------ Materials provided
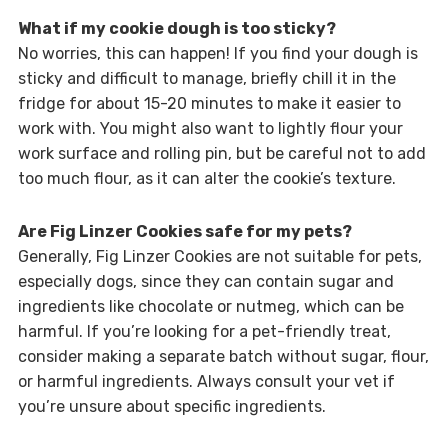
What if my cookie dough is too sticky?
No worries, this can happen! If you find your dough is
sticky and difficult to manage, briefly chill it in the
fridge for about 15-20 minutes to make it easier to
work with. You might also want to lightly flour your
work surface and rolling pin, but be careful not to add
too much flour, as it can alter the cookie’s texture.
Are Fig Linzer Cookies safe for my pets?
Generally, Fig Linzer Cookies are not suitable for pets,
especially dogs, since they can contain sugar and
ingredients like chocolate or nutmeg, which can be
harmful. If you’re looking for a pet-friendly treat,
consider making a separate batch without sugar, flour,
or harmful ingredients. Always consult your vet if
you’re unsure about specific ingredients.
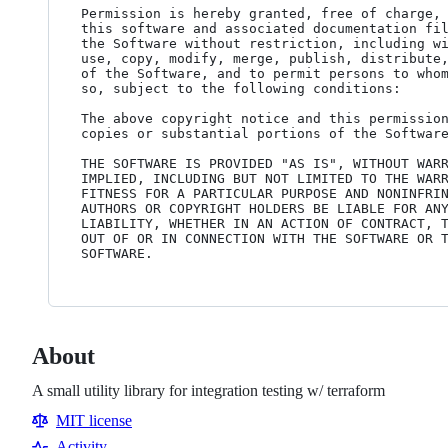
Permission is hereby granted, free of charge, 
this software and associated documentation fil
the Software without restriction, including wi
use, copy, modify, merge, publish, distribute,
of the Software, and to permit persons to whom
so, subject to the following conditions:

The above copyright notice and this permission
copies or substantial portions of the Software
THE SOFTWARE IS PROVIDED "AS IS", WITHOUT WARR
IMPLIED, INCLUDING BUT NOT LIMITED TO THE WARR
FITNESS FOR A PARTICULAR PURPOSE AND NONINFRIN
AUTHORS OR COPYRIGHT HOLDERS BE LIABLE FOR ANY
LIABILITY, WHETHER IN AN ACTION OF CONTRACT, T
OUT OF OR IN CONNECTION WITH THE SOFTWARE OR T
About
A small utility library for integration testing w/ terraform
MIT license
Activity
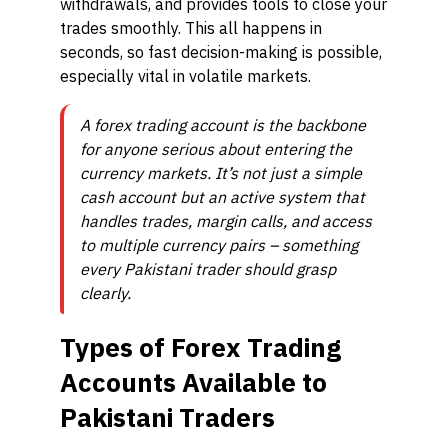
withdrawals, and provides tools to close your
trades smoothly. This all happens in
seconds, so fast decision-making is possible,
especially vital in volatile markets.
A forex trading account is the backbone
for anyone serious about entering the
currency markets. It’s not just a simple
cash account but an active system that
handles trades, margin calls, and access
to multiple currency pairs – something
every Pakistani trader should grasp
clearly.
Types of Forex Trading
Accounts Available to
Pakistani Traders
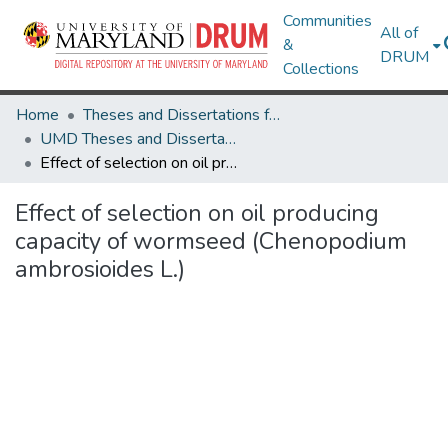
Communities
All of
&
DRUM
Collections
Home
Theses and Dissertations from UMD
UMD Theses and Dissertations
Effect of selection on oil producing capacity of wormseed (Chenopodium ambrosioides L.)
Effect of selection on oil producing
capacity of wormseed (Chenopodium
ambrosioides L.)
------------
When a line in the data holds the word "Pakistani", show that line.

every Pakistani trader should grasp
Pakistani Traders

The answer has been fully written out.